### What you are asked to do
Only lines containing "thrown" belong in the answer, each copied from the entries below.

[Saved data entries]

- Opening Delimiter -

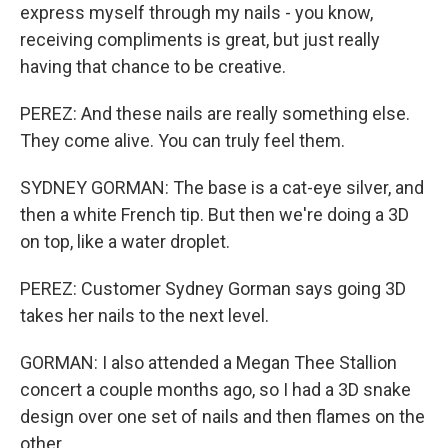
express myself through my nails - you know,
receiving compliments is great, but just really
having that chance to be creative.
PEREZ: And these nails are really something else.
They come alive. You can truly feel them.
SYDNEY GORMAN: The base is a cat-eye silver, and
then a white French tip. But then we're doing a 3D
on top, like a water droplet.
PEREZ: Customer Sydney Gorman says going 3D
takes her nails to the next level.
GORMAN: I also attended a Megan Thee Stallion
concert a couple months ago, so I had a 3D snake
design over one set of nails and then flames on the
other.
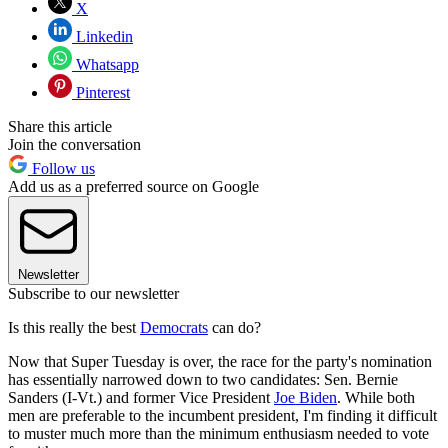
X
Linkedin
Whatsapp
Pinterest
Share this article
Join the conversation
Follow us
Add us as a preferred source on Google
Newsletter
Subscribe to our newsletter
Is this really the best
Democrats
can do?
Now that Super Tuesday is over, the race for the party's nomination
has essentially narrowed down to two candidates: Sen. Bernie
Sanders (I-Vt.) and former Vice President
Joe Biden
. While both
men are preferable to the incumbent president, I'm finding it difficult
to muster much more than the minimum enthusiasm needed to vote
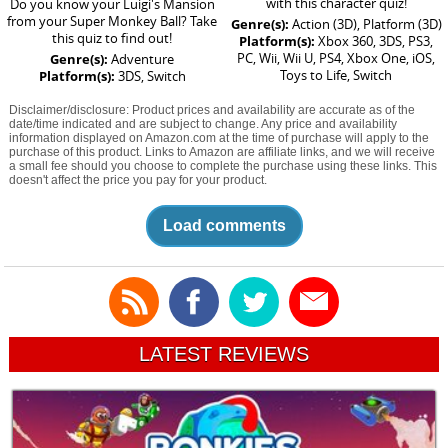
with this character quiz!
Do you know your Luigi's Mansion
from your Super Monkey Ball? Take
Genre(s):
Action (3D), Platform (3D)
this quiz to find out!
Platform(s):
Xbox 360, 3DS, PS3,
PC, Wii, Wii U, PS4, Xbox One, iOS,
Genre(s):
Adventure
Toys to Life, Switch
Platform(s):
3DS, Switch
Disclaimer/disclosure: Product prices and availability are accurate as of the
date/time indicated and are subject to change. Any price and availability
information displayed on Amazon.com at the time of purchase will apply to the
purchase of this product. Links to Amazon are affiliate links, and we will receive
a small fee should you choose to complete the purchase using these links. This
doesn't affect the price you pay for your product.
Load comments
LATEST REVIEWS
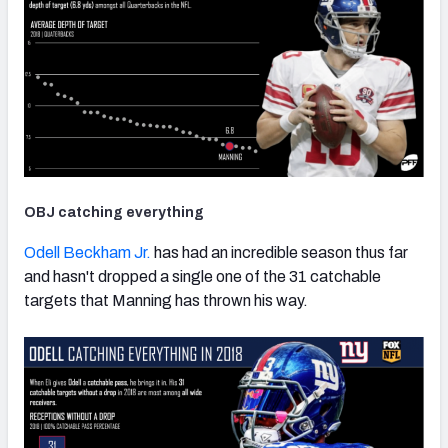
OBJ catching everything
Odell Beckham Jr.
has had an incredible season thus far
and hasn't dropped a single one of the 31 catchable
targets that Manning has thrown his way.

- Closing Delimiter -
- Opening Delimiter -

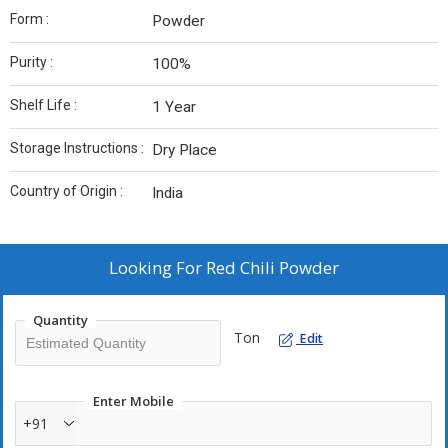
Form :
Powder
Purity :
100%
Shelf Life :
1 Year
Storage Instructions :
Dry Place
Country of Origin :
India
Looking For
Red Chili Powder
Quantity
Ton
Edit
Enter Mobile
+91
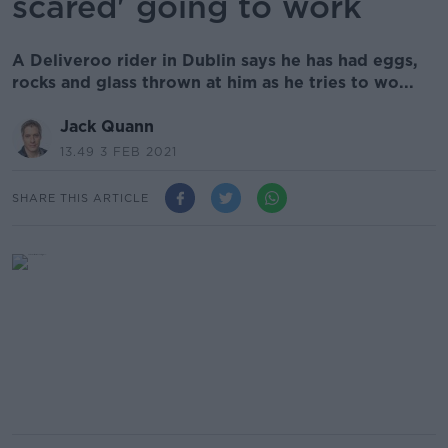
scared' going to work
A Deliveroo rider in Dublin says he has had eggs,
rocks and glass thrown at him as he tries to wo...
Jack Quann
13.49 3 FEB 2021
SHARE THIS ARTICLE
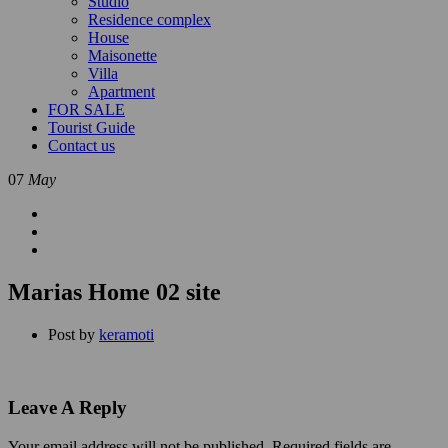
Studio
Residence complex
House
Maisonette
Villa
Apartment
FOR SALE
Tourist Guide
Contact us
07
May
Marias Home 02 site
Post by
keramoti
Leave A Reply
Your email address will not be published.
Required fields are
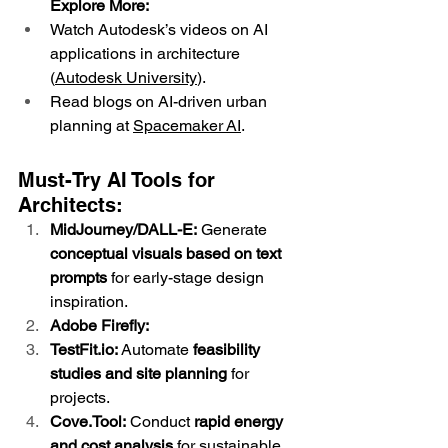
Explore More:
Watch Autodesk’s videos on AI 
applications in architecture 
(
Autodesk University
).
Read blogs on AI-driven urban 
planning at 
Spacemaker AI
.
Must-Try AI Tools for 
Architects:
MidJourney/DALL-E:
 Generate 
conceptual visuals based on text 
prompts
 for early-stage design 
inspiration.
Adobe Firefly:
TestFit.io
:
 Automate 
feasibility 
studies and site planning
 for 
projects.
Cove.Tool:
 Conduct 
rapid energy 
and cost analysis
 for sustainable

- Closing Delimiter -

### Solution for this exercise
targets that Manning has thrown his way.
rocks and glass thrown at him as he tries to wo...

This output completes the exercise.